Determining whether a death is murder or natural often comes down to forensics. In New York City, a medical examiner and his assistant redefined how to do it. Author Deborah Blum, a Pulitzer Prize winner and professor of science journalism at the University of Wisconsin, wrote The Poisoner's Handbook
about New York City’s chief medical examiner, Charles Norris, in 1920s New York, and PBS picked up the story,
releasing it earlier this year as a documentary
Forensics in the early 20th century came down to removing the politics and putting science into pathology, forever changing how medical examiners process evidence. To help Norris in his work, he was assisted by Alexander Gettler, an expert toxicologist.
It was a daunting task. In the early 1920s, the average family medicine cabinet was a would-be poisoner's treasure trove of radioactive radium, thallium, and morphine included in everyday household products. Norris and Gettler had their work cut out for them.
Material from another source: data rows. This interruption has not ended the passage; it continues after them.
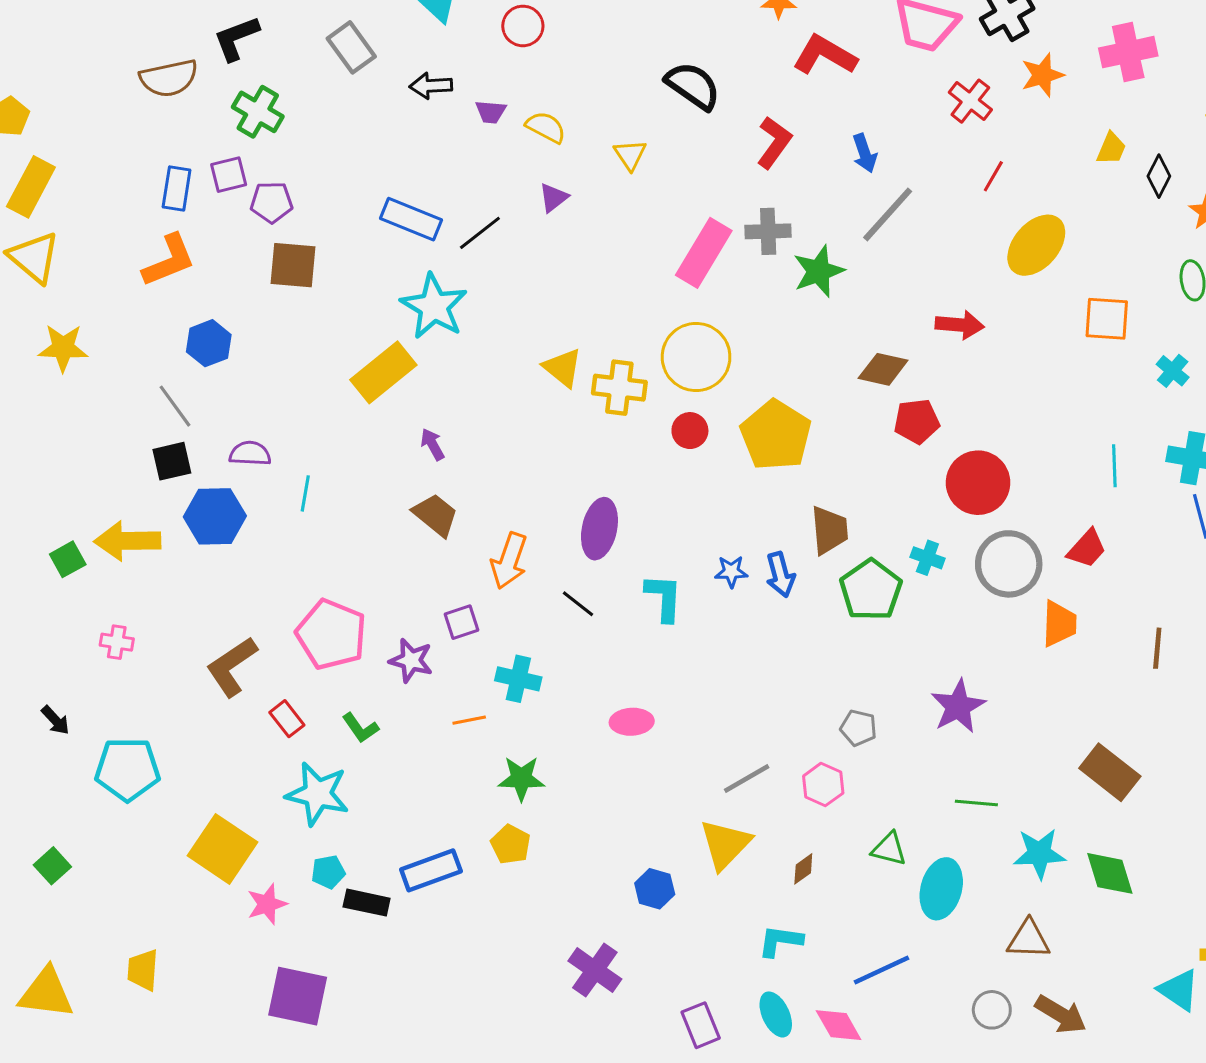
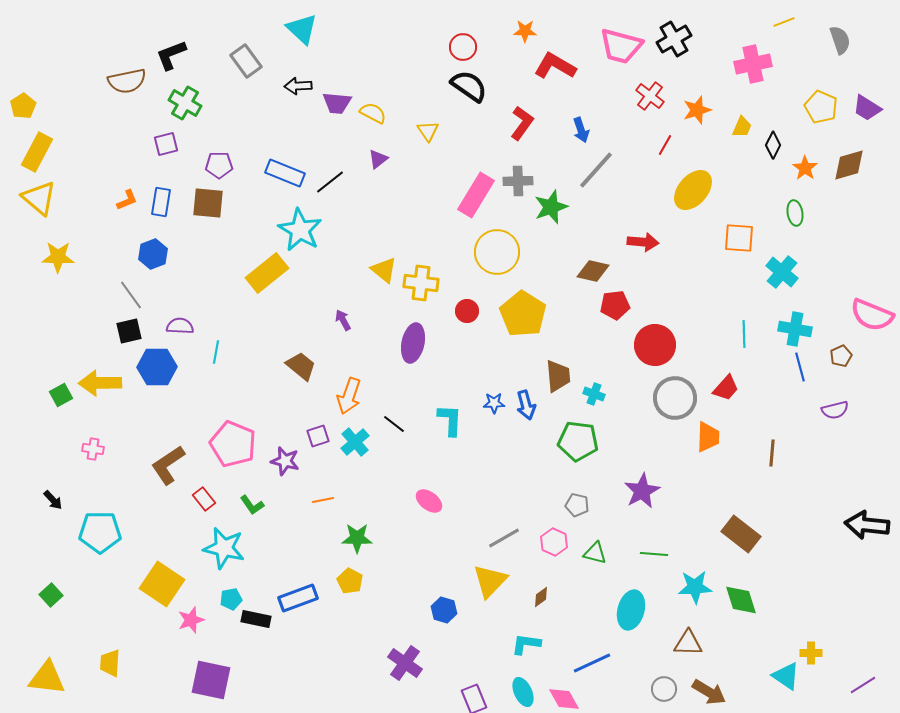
red circle: (523, 26) -> (463, 47), moved
orange star: (1042, 75) -> (697, 110), moved
purple trapezoid: (491, 112) -> (337, 103), size x1.4
blue rectangle: (177, 188) -> (161, 202), moved
purple pentagon: (272, 202) -> (219, 165), moved
orange L-shape: (169, 260) -> (127, 200), size x0.6
yellow circle: (696, 357) -> (497, 252), moved
cyan cross: (1173, 371) -> (782, 272), size x1.5
purple arrow: (432, 444) -> (343, 320), moved
purple ellipse: (599, 529) -> (413, 343), moved
cyan cross: (927, 558) -> (594, 394), moved
green pentagon: (871, 590) -> (578, 441), moved, turned -30
cyan cross: (518, 679) -> (355, 442), moved, turned 36
pink ellipse: (632, 722) -> (429, 501), turned 40
green triangle: (889, 849) -> (595, 553), moved

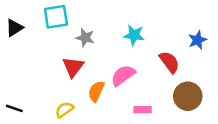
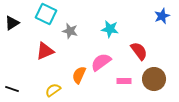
cyan square: (56, 17) -> (46, 14), turned 35
blue star: (198, 40) -> (162, 16), moved
red triangle: (73, 67) -> (45, 51), moved, turned 30
pink rectangle: (143, 110) -> (124, 81), moved

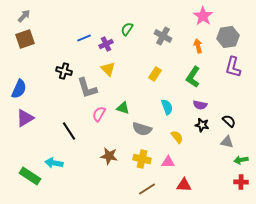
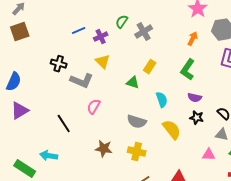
gray cross: (163, 36) -> (144, 32), moved, turned 30
orange arrow: (198, 46) -> (193, 39), turned 40
gray L-shape: (87, 88) -> (82, 81), turned -50
green triangle: (123, 108) -> (133, 83), moved
yellow semicircle: (177, 137) -> (172, 130), size x1.5
pink triangle: (168, 162) -> (209, 155), moved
So Norris began classifying death investigations according to the chemical detected in corpses by Gettler's toxicology tests. Intentional killers were able to cloak their crimes as natural or accidental deaths—that is, until Gettler and Norris perfected their work.
Blum's book follows their historic findings during the Prohibition era and the evidence the pair unearthed that pointed to murder—or not.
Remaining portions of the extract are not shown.